Bring together every line in the data that includes "order".
-------------------------
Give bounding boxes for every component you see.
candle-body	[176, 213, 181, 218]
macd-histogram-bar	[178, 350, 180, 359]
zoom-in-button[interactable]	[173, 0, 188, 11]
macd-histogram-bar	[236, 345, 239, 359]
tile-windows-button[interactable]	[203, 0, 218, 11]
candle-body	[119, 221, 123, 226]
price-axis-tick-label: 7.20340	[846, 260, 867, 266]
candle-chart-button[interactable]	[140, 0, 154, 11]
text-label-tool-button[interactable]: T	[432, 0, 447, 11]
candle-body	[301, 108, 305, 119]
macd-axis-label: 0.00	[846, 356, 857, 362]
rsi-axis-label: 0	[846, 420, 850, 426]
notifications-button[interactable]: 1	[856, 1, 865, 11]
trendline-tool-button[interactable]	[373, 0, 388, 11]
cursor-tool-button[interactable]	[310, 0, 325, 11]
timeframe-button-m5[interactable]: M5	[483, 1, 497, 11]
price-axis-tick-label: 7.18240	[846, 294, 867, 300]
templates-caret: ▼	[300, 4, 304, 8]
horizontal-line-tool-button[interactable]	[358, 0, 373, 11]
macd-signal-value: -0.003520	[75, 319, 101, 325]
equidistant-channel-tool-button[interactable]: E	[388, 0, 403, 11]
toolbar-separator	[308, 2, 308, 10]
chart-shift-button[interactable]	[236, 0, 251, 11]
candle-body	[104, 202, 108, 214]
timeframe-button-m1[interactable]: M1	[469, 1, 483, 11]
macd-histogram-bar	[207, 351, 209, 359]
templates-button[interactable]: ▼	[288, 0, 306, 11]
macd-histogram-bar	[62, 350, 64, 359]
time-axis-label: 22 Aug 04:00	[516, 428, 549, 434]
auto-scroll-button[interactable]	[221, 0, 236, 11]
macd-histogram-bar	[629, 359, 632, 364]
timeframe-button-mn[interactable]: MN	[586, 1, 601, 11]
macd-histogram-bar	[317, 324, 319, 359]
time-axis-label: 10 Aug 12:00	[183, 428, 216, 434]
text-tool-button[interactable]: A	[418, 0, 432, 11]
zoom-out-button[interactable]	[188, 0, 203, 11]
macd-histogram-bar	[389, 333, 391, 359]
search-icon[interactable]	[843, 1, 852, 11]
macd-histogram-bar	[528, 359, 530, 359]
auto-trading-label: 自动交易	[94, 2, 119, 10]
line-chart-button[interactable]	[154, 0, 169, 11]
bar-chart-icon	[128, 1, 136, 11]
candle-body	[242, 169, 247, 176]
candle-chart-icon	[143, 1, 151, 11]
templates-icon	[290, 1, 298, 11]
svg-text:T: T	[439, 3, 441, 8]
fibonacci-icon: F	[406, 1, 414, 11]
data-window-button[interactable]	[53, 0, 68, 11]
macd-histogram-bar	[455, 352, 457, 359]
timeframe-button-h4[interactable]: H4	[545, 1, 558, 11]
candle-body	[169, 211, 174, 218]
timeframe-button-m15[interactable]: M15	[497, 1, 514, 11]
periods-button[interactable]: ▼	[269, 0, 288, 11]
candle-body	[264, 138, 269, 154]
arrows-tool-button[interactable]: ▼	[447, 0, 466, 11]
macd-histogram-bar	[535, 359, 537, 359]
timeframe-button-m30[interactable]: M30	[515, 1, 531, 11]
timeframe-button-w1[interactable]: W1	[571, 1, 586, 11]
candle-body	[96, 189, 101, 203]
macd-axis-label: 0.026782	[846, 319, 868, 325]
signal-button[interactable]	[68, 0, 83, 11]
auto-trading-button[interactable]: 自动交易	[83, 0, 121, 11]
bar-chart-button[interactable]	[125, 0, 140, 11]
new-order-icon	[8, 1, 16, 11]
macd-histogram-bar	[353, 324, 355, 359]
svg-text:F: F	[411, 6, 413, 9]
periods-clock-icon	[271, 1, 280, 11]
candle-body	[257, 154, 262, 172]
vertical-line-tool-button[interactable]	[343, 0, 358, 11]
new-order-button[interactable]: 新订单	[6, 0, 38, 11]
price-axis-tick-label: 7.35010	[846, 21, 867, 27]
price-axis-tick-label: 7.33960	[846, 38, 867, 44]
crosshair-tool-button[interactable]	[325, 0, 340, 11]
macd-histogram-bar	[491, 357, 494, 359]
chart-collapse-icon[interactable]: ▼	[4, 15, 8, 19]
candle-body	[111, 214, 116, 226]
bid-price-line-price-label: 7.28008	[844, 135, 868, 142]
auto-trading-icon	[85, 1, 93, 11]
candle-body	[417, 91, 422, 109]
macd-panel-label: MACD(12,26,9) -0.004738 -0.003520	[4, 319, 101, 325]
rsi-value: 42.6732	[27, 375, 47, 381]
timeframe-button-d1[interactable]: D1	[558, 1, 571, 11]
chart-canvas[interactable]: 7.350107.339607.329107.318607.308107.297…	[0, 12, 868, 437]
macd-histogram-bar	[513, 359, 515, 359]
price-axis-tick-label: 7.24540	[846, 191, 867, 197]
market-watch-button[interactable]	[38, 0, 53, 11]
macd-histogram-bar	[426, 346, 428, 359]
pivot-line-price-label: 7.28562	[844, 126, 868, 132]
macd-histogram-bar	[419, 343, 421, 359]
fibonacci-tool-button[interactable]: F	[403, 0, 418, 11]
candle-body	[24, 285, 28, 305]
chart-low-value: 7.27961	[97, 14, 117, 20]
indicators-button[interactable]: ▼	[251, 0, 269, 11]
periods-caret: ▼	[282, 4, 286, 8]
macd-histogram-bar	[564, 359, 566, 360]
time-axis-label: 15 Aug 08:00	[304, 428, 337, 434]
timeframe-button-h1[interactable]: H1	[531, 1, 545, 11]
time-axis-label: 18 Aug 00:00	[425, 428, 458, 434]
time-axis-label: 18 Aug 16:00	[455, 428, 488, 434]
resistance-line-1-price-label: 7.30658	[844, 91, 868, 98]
-------------------------
## Result of this exercise:
new-order-icon	[8, 1, 16, 11]
new-order-button[interactable]: 新订单	[6, 0, 38, 11]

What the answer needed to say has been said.